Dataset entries
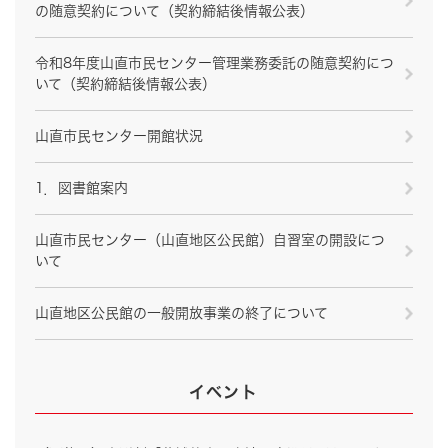
の随意契約について（契約締結後情報公表）
令和8年度山直市民センター管理業務委託の随意契約につ
いて（契約締結後情報公表）
山直市民センター開館状況
1．図書館案内
山直市民センター（山直地区公民館）自習室の開設につ
いて
山直地区公民館の一般開放事業の終了について
イベント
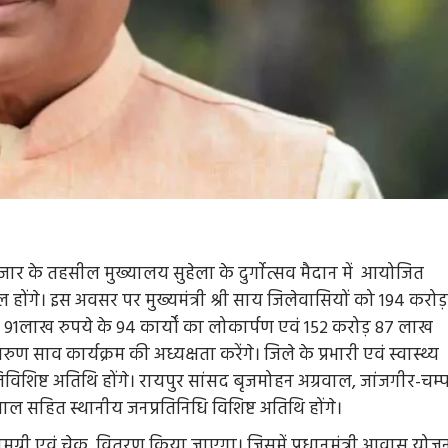
जार के तहसील मुख्यालय सुहेला के दुर्गाेत्सव मैदान में आयोजित
िल होंगे। इस अवसर पर मुख्यमंत्री श्री साय जिलेवासियों को 194 करोड़
ड़ 91लाख रुपये के 94 कार्यों का लोकार्पण एवं 152 करोड़ 87 लाख
रुण साव कार्यक्रम की अध्यक्षता करेंगे। जिले के प्रभारी एवं स्वास्थ्य
तिविशिष्ट अतिथि होंगे। रायपुर सांसद बृजमोहन अग्रवाल, जांजगीर-चम्
रवाल सहित स्थानीय जनप्रतिनिधि विशिष्ट अतिथि होंगे।
 सामग्री एवं चेक वितरण किया जाएगा। जिसमें प्रधानमंत्री आवास योज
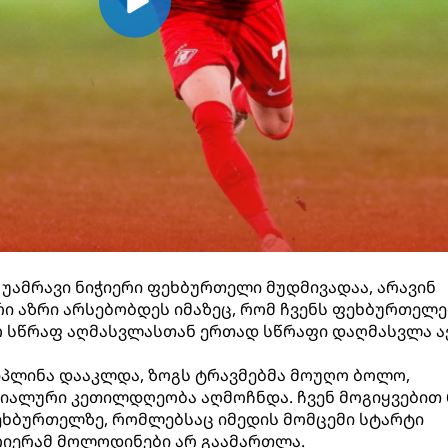
 უამრავი ნიჭიერი ფეხბურთელი მუდმივადაა, არავინ
ი აზრი არსებობდეს იმაზეც, რომ ჩვენს ფეხბურთელე
მო სწრაფ აღმასვლასთან ერთად სწრაფი დაღმასვლა ა
იპლინა დააკლდა, ზოგს ტრავმებმა მოუღო ბოლო,
იალური კეთილდღეობა აღმოჩნდა. ჩვენ მოგიყვებით 
ხბურთელზე, რომლებსაც იმედის მომცემი სტარტი
რიერამ მოლოდინები არ გაამართლა.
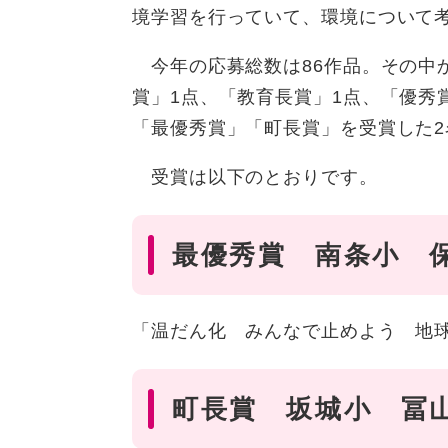
境学習を行っていて、環境について
今年の応募総数は86作品。その中
賞」1点、「教育長賞」1点、「優秀
「最優秀賞」「町長賞」を受賞した
受賞は以下のとおりです。
最優秀賞 南条小 
「温だん化 みんなで止めよう 地
町長賞 坂城小 冨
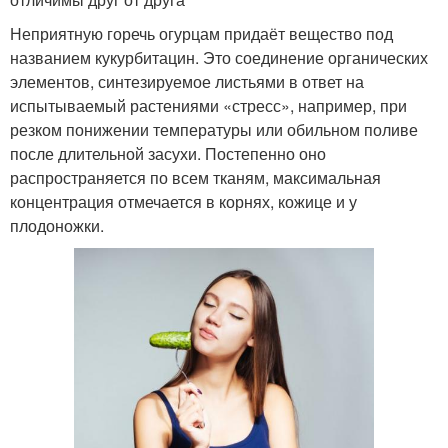
Неприятную горечь огурцам придаёт вещество под
названием кукурбитацин. Это соединение органических
элементов, синтезируемое листьями в ответ на
испытываемый растениями «стресс», например, при
резком понижении температуры или обильном поливе
после длительной засухи. Постепенно оно
распространяется по всем тканям, максимальная
концентрация отмечается в корнях, кожице и у
плодоножки.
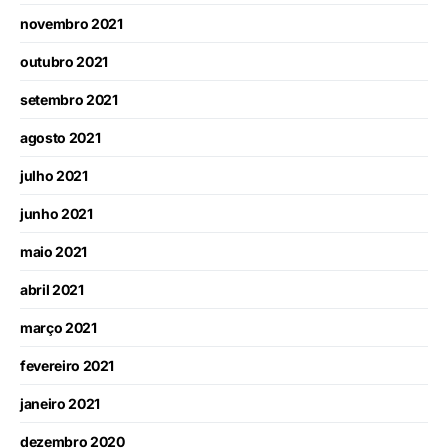
novembro 2021
outubro 2021
setembro 2021
agosto 2021
julho 2021
junho 2021
maio 2021
abril 2021
março 2021
fevereiro 2021
janeiro 2021
dezembro 2020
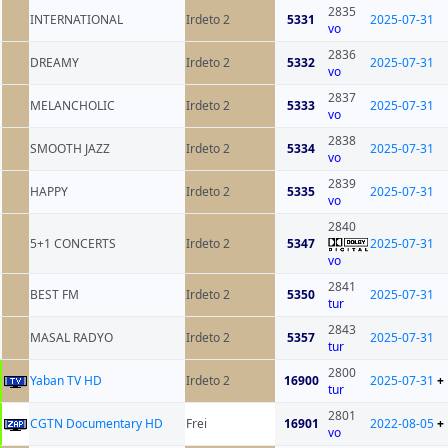
2835
INTERNATIONAL
Irdeto 2
5331
2025-07-31
vo
2836
DREAMY
Irdeto 2
5332
2025-07-31
vo
2837
MELANCHOLIC
Irdeto 2
5333
2025-07-31
vo
2838
SMOOTH JAZZ
Irdeto 2
5334
2025-07-31
vo
2839
HAPPY
Irdeto 2
5335
2025-07-31
vo
2840
5+1 CONCERTS
Irdeto 2
5347
2025-07-31
vo
2841
BEST FM
Irdeto 2
5350
2025-07-31
tur
2843
MASAL RADYO
Irdeto 2
5357
2025-07-31
tur
2800
Yaban TV HD
Irdeto 2
16900
2025-07-31
+
tur
2801
CGTN Documentary HD
Frei
16901
2022-08-05
+
vo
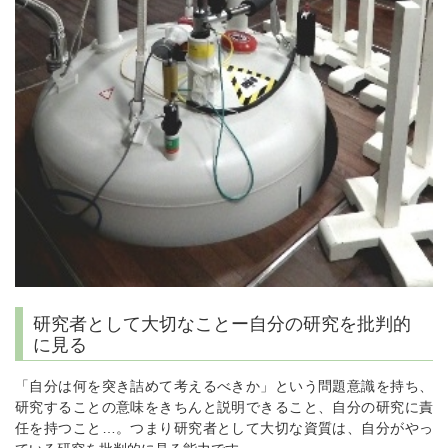
研究者として大切なことー自分の研究を批判的
に見る
「自分は何を突き詰めて考えるべきか」という問題意識を持ち、
研究することの意味をきちんと説明できること、自分の研究に責
任を持つこと…。つまり研究者として大切な資質は、自分がやっ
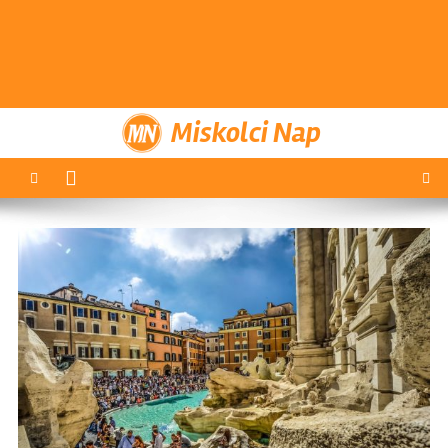
Miskolci Nap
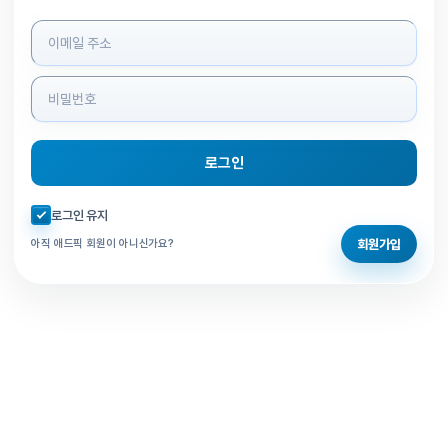
로그인 정보 입력
로그인
자동로그인 체크
로그인 유지
회원가입
아직 애드픽 회원이 아니신가요?
홈으로 돌아가기
비밀번호 찾기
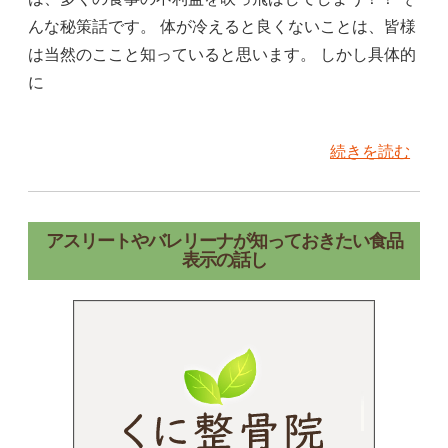
んな秘策話です。 体が冷えると良くないことは、皆様
は当然のここと知っていると思います。 しかし具体的
に
続きを読む
アスリートやバレリーナが知っておきたい食品
表示の話し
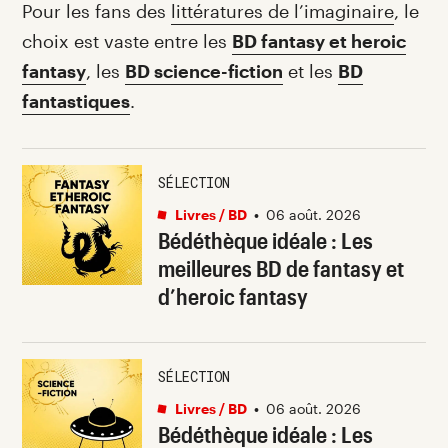
Pour les fans des
littératures de l’imaginaire
, le
choix est vaste entre les
BD fantasy et heroic
fantasy
, les
BD science-fiction
et les
BD
fantastiques
.
SÉLECTION
Livres / BD
•
06 août. 2026
Bédéthèque idéale : Les
meilleures BD de fantasy et
d’heroic fantasy
SÉLECTION
Livres / BD
•
06 août. 2026
Bédéthèque idéale : Les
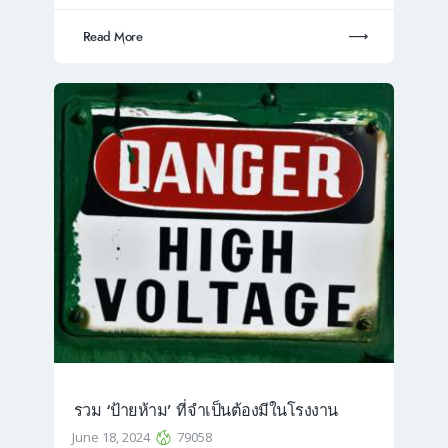
Read More
รวม ‘ป้ายห้าม’ ที่จำเป็นต้องมีในโรงงาน
June 18, 2024
79058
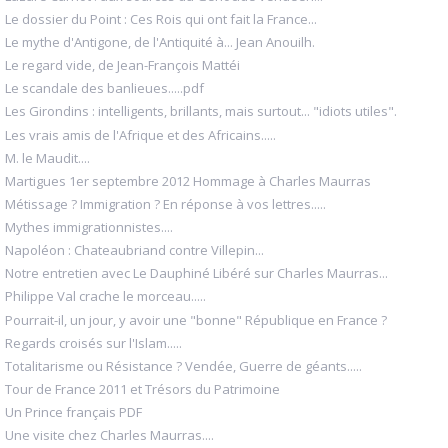
Le dossier du Point : Ces Rois qui ont fait la France...
Le mythe d'Antigone, de l'Antiquité à... Jean Anouilh.
Le regard vide, de Jean-François Mattéi
Le scandale des banlieues.....pdf
Les Girondins : intelligents, brillants, mais surtout... "idiots utiles".
Les vrais amis de l'Afrique et des Africains.....
M. le Maudit....
Martigues 1er septembre 2012 Hommage à Charles Maurras
Métissage ? Immigration ? En réponse à vos lettres.....
Mythes immigrationnistes....
Napoléon : Chateaubriand contre Villepin...
Notre entretien avec Le Dauphiné Libéré sur Charles Maurras...
Philippe Val crache le morceau.....
Pourrait-il, un jour, y avoir une "bonne" République en France ?
Regards croisés sur l'Islam.....
Totalitarisme ou Résistance ? Vendée, Guerre de géants.....
Tour de France 2011 et Trésors du Patrimoine
Un Prince français PDF
Une visite chez Charles Maurras....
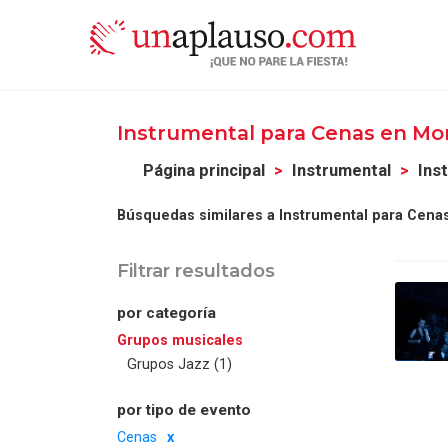
Instrumental para Cenas en Mo
Página principal
Instrumental
Ins
Búsquedas similares a Instrumental para Cena
Filtrar resultados
por categoría
Grupos musicales
Grupos Jazz (1)
por tipo de evento
Cenas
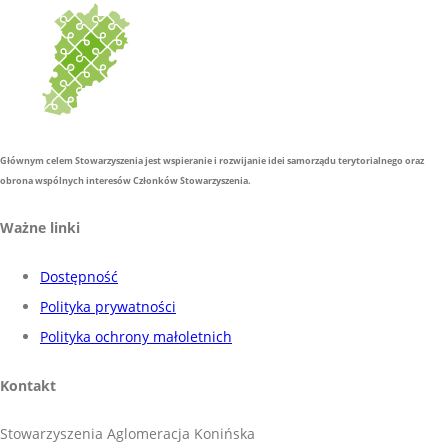
Głównym celem Stowarzyszenia jest wspieranie i rozwijanie idei samorządu terytorialnego oraz
obrona wspólnych interesów Członków Stowarzyszenia.
Ważne linki
Dostępność
Polityka prywatności
Polityka ochrony małoletnich
Kontakt
Stowarzyszenia Aglomeracja Konińska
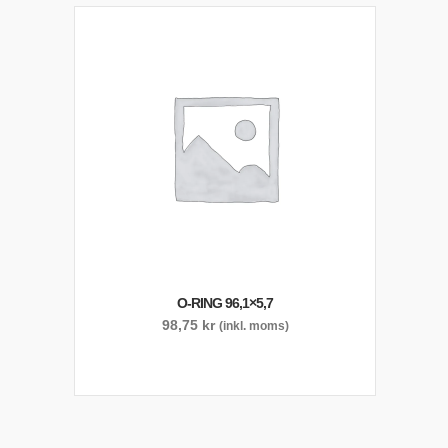
O-RING 96,1×5,7
98,75
kr
(inkl. moms)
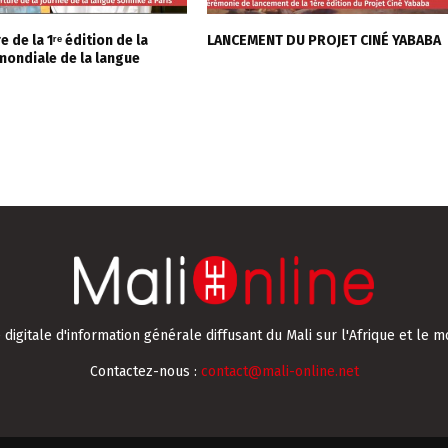
 de la 1ʳᵉ édition de la
LANCEMENT DU PROJET CINÉ YABABA
mondiale de la langue
digitale d'information générale diffusant du Mali sur l'Afrique et le m
Contactez-nous :
contact@mali-online.net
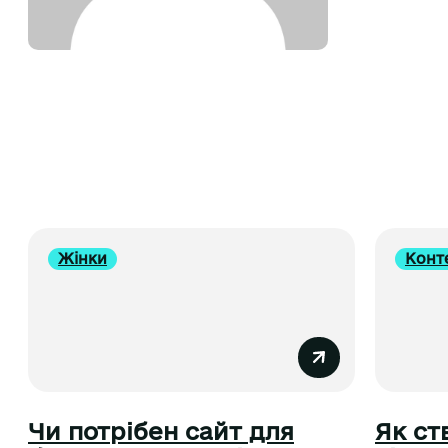
Жінки
Конт
Чи потрібен сайт для
Як ст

→ Problem to work on:
Quote every record above exactly, leaving out any pictures.

→ Completed exercise:
の随意契約について（契約締結後情報公表）
令和8年度山直市民センター管理業務委託の随意契約につ
いて（契約締結後情報公表）
山直市民センター開館状況
1．図書館案内
山直市民センター（山直地区公民館）自習室の開設につ
いて
山直地区公民館の一般開放事業の終了について
イベント
जार के तहसील मुख्यालय सुहेला के दुर्गाेत्सव मैदान में आयोजित
िल होंगे। इस अवसर पर मुख्यमंत्री श्री साय जिलेवासियों को 194 करोड़
ड़ 91लाख रुपये के 94 कार्यों का लोकार्पण एवं 152 करोड़ 87 लाख
रुण साव कार्यक्रम की अध्यक्षता करेंगे। जिले के प्रभारी एवं स्वास्थ्य
तिविशिष्ट अतिथि होंगे। रायपुर सांसद बृजमोहन अग्रवाल, जांजगीर-चम्
रवाल सहित स्थानीय जनप्रतिनिधि विशिष्ट अतिथि होंगे।
 सामग्री एवं चेक वितरण किया जाएगा। जिसमें प्रधानमंत्री आवास योज
 უამრავი ნიჭიერი ფეხბურთელი მუდმივადაა, არავინ
ი აზრი არსებობდეს იმაზეც, რომ ჩვენს ფეხბურთელე
მო სწრაფ აღმასვლასთან ერთად სწრაფი დაღმასვლა ა
იპლინა დააკლდა, ზოგს ტრავმებმა მოუღო ბოლო,
იალური კეთილდღეობა აღმოჩნდა. ჩვენ მოგიყვებით 
ხბურთელზე, რომლებსაც იმედის მომცემი სტარტი
რიერამ მოლოდინები არ გაამართლა.
境学習を行っていて、環境について
今年の応募総数は86作品。その中
賞」1点、「教育長賞」1点、「優秀
「最優秀賞」「町長賞」を受賞した
受賞は以下のとおりです。
最優秀賞 南条小 
「温だん化 みんなで止めよう 地
町長賞 坂城小 冨
Неприятную горечь огурцам придаёт вещество под
названием кукурбитацин. Это соединение органических
элементов, синтезируемое листьями в ответ на
испытываемый растениями «стресс», например, при
резком понижении температуры или обильном поливе
после длительной засухи. Постепенно оно
распространяется по всем тканям, максимальная
концентрация отмечается в корнях, кожице и у
плодоножки.
novembro 2021
outubro 2021
setembro 2021
agosto 2021
julho 2021
junho 2021
maio 2021
abril 2021
março 2021
fevereiro 2021
janeiro 2021
dezembro 2020
2835
INTERNATIONAL
Irdeto 2
5331
2025-07-31
vo
2836
DREAMY
Irdeto 2
5332
2025-07-31
vo
2837
MELANCHOLIC
Irdeto 2
5333
2025-07-31
vo
2838
SMOOTH JAZZ
Irdeto 2
5334
2025-07-31
vo
2839
HAPPY
Irdeto 2
5335
2025-07-31
vo
2840
5+1 CONCERTS
Irdeto 2
5347
2025-07-31
vo
2841
BEST FM
Irdeto 2
5350
2025-07-31
tur
2843
MASAL RADYO
Irdeto 2
5357
2025-07-31
tur
2800
Yaban TV HD
Irdeto 2
16900
2025-07-31
+
tur
2801
CGTN Documentary HD
Frei
16901
2022-08-05
+
vo
研究者として大切なことー自分の研究を批判的
に見る
「自分は何を突き詰めて考えるべきか」という問題意識を持ち、
研究することの意味をきちんと説明できること、自分の研究に責
任を持つこと…。つまり研究者として大切な資質は、自分がやっ
Miskolci Nap
로그인 정보 입력
로그인
자동로그인 체크
로그인 유지
회원가입
아직 애드픽 회원이 아니신가요?
홈으로 돌아가기
비밀번호 찾기
んな秘策話です。 体が冷えると良くないことは、皆様
は当然のここと知っていると思います。 しかし具体的
に
続きを読む
アスリートやバレリーナが知っておきたい食品
表示の話し
Pour les fans des
littératures de l’imaginaire
, le
choix est vaste entre les
BD fantasy et heroic
fantasy
, les
BD science-fiction
et les
BD
fantastiques
.
SÉLECTION
Livres / BD
•
06 août. 2026
Bédéthèque idéale : Les
meilleures BD de fantasy et
d’heroic fantasy
SÉLECTION
Livres / BD
•
06 août. 2026
Bédéthèque idéale : Les
Read More
รวม ‘ป้ายห้าม’ ที่จำเป็นต้องมีในโรงงาน
June 18, 2024
79058
Le dossier du Point : Ces Rois qui ont fait la France...
Le mythe d'Antigone, de l'Antiquité à... Jean Anouilh.
Le regard vide, de Jean-François Mattéi
Le scandale des banlieues.....pdf
Les Girondins : intelligents, brillants, mais surtout... "idiots utiles".
Les vrais amis de l'Afrique et des Africains.....
M. le Maudit....
Martigues 1er septembre 2012 Hommage à Charles Maurras
Métissage ? Immigration ? En réponse à vos lettres.....
Mythes immigrationnistes....
Napoléon : Chateaubriand contre Villepin...
Notre entretien avec Le Dauphiné Libéré sur Charles Maurras...
Philippe Val crache le morceau.....
Pourrait-il, un jour, y avoir une "bonne" République en France ?
Regards croisés sur l'Islam.....
Totalitarisme ou Résistance ? Vendée, Guerre de géants.....
Tour de France 2011 et Trésors du Patrimoine
Un Prince français PDF
Une visite chez Charles Maurras....
Instrumental para Cenas en Mo
Página principal
Instrumental
Ins
Búsquedas similares a Instrumental para Cena
Filtrar resultados
por categoría
Grupos musicales
Grupos Jazz (1)
por tipo de evento
Cenas
Głównym celem Stowarzyszenia jest wspieranie i rozwijanie idei samorządu terytorialnego oraz
obrona wspólnych interesów Członków Stowarzyszenia.
Ważne linki
Dostępność
Polityka prywatności
Polityka ochrony małoletnich
Kontakt
Stowarzyszenia Aglomeracja Konińska
O-RING 96,1×5,7
98,75
kr
(inkl. moms)
 de la 1ʳᵉ édition de la
LANCEMENT DU PROJET CINÉ YABABA
mondiale de la langue
digitale d'information générale diffusant du Mali sur l'Afrique et le m
Contactez-nous :
contact@mali-online.net
Жінки
Конт
Чи потрібен сайт для
Як ст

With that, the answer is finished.